# Help save pigeons!



## mpigeon (Aug 25, 2011)

Remember Trafalgar Square? That huge place in London, famous for pigeons, loved by many people, visited by tourists and pigeon lovers, the best place to get surrounded by pigeons. 

That place was great, until the council took over and introduced a £200 fine for ANYONE feeding pigeons. 
Now there are no Pigeons at this legendary place. This puts off many tourists, but do the council care? Seems like they don't. 
Help restore Trafalgar Square to how it has and should always be! 

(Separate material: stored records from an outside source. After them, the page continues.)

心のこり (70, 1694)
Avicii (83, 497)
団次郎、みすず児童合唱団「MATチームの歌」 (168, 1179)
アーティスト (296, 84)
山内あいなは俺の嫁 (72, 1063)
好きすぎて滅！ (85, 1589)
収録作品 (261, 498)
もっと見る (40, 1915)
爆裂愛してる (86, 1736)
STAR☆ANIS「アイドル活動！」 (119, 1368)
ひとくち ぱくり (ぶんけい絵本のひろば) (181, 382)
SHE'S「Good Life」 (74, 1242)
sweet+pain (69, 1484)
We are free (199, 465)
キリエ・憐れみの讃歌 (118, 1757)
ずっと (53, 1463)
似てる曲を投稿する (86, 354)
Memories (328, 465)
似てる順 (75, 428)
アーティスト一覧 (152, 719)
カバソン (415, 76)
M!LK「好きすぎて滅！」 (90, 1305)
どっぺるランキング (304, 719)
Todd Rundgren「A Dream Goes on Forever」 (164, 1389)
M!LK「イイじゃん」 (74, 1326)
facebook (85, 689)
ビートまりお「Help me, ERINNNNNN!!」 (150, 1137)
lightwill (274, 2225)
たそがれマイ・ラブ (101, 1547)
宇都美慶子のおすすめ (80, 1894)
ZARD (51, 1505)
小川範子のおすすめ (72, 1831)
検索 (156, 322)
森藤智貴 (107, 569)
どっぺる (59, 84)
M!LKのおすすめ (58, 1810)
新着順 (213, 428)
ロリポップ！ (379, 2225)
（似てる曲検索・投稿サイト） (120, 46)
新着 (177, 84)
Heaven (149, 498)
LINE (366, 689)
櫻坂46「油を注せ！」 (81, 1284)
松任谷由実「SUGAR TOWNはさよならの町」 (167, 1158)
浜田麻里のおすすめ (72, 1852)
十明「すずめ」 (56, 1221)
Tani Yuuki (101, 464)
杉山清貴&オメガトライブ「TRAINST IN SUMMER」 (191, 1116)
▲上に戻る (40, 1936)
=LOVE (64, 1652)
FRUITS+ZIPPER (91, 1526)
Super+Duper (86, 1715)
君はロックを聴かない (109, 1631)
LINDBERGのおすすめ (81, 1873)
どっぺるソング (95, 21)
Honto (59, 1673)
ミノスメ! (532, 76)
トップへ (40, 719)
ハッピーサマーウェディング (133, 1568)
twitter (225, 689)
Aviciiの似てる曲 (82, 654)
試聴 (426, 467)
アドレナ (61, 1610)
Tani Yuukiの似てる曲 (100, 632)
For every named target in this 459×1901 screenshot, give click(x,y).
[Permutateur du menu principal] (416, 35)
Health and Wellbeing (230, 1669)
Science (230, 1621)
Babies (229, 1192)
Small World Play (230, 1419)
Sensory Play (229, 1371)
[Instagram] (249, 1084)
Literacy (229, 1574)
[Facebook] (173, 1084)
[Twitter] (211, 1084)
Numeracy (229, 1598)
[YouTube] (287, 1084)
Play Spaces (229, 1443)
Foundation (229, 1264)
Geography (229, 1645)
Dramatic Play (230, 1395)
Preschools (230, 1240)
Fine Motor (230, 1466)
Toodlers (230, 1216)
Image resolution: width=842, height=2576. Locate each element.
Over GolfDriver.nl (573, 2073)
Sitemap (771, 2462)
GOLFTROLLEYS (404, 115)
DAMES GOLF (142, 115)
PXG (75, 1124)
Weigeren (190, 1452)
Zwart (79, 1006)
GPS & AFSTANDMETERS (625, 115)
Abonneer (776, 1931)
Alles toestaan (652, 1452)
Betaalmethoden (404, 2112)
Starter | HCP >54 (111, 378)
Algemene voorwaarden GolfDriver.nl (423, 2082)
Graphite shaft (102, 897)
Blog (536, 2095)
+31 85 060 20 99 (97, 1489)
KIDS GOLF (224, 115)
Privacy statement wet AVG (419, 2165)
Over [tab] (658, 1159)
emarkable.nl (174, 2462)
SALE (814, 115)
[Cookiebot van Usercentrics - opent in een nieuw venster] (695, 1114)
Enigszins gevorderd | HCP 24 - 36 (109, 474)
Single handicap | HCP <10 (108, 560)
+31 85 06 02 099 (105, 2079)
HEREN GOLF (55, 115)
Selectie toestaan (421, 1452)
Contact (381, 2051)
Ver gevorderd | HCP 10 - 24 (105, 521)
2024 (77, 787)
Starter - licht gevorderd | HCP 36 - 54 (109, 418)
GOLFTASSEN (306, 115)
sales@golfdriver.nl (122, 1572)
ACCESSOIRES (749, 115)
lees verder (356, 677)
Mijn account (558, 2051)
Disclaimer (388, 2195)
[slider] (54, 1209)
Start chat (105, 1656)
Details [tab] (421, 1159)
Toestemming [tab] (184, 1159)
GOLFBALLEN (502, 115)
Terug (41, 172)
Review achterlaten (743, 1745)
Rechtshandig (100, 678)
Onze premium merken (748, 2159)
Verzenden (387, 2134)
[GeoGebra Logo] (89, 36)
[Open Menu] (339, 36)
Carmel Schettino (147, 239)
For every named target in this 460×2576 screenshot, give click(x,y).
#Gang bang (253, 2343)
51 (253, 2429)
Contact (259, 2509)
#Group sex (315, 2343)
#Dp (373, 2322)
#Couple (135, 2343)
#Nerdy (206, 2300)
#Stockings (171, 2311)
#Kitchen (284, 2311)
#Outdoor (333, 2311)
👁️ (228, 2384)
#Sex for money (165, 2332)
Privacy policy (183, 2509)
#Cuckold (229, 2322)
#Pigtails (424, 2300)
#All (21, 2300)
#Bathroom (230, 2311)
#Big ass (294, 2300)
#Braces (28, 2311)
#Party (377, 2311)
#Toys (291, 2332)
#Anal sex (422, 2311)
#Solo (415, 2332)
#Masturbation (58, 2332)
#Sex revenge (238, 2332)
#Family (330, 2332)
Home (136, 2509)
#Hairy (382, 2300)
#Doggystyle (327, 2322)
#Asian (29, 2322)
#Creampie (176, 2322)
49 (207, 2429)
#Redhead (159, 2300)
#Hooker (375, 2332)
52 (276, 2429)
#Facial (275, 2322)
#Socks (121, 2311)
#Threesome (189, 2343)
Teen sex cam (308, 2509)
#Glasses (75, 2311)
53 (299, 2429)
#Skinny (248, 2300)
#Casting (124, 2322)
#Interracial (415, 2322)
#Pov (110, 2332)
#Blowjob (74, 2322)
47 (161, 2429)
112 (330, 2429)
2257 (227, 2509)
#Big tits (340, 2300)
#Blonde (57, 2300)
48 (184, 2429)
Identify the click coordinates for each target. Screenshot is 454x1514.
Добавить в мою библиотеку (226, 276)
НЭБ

http://www.savethepigeons.org/

I hope this post helps pigeon welfare in the UK.


----------



## John_D (Jan 24, 2002)

I hope so too, mpigeon.

I think we would need a brand new and reasonable minded Mayor of London for any change to happen. Boris won't change anything and Ken Livingston hates pigeons


----------



## sdymacz (Aug 30, 2010)

Some cities in Europe sell food to feed the birds the money goes to city projects like maintenance of statues and building on which pigeons like to sit on and the pigeons are protected, considered a native to that area. Plus it also attracts tourists attention.


----------



## Libis (Oct 8, 2010)

You guys are going to hate me, but....

If people are kept from feeding pigeons, it keeps them from overpopulating which prevents less humane forms of population control. I would rather see these fines than see the cities hire marksmen/exterminators to get rid of birds. 

I do not have a problem with the idea of these fines. Sorry. 

Please see below on studies regarding this, problems with other population control methods, and a bit more on pigeons in cities.


----------



## Bella_F (Nov 29, 2008)

In our city they hire falconers to fly very large eagles in the places where they don't want pigeons, such as airports, cricket fields, and city squares. In another Australian city, Melbourne, they have installed a huge public pigeon loft for the pigeons to breed in, so the council can control the eggs. You're allowed to feed the pigeons near the public loft. Brasilia has the same sort of structure, called `the pigeon hotel'.


----------



## Libis (Oct 8, 2010)

Bella_F said:


> In our city they hire falconers to fly very large eagles in the places where they don't want pigeons, such as airports, cricket fields, and city squares. In another Australian city, Melbourne, they have installed a huge public pigeon loft for the pigeons to breed in, so the council can control the eggs. You're allowed to feed the pigeons near the public loft. Brasilia has the same sort of structure, called `the pigeon hotel'.


I think the whole public loft thing is really cool.


----------



## Bella_F (Nov 29, 2008)

Hey Libis! I think its cool too. I was surprised to see one put up in Australia.


----------



## mpigeon (Aug 25, 2011)

I agree with the solution in Switzerland, featured in the video.


----------



## orock (Mar 28, 2011)

Wonderful I Really like the Pigeon hotel instead of poisoning the birds.


----------



## mpigeon (Aug 25, 2011)

orock said:


> Wonderful I Really like the Pigeon hotel instead of poisoning the birds.


That's what I mean


----------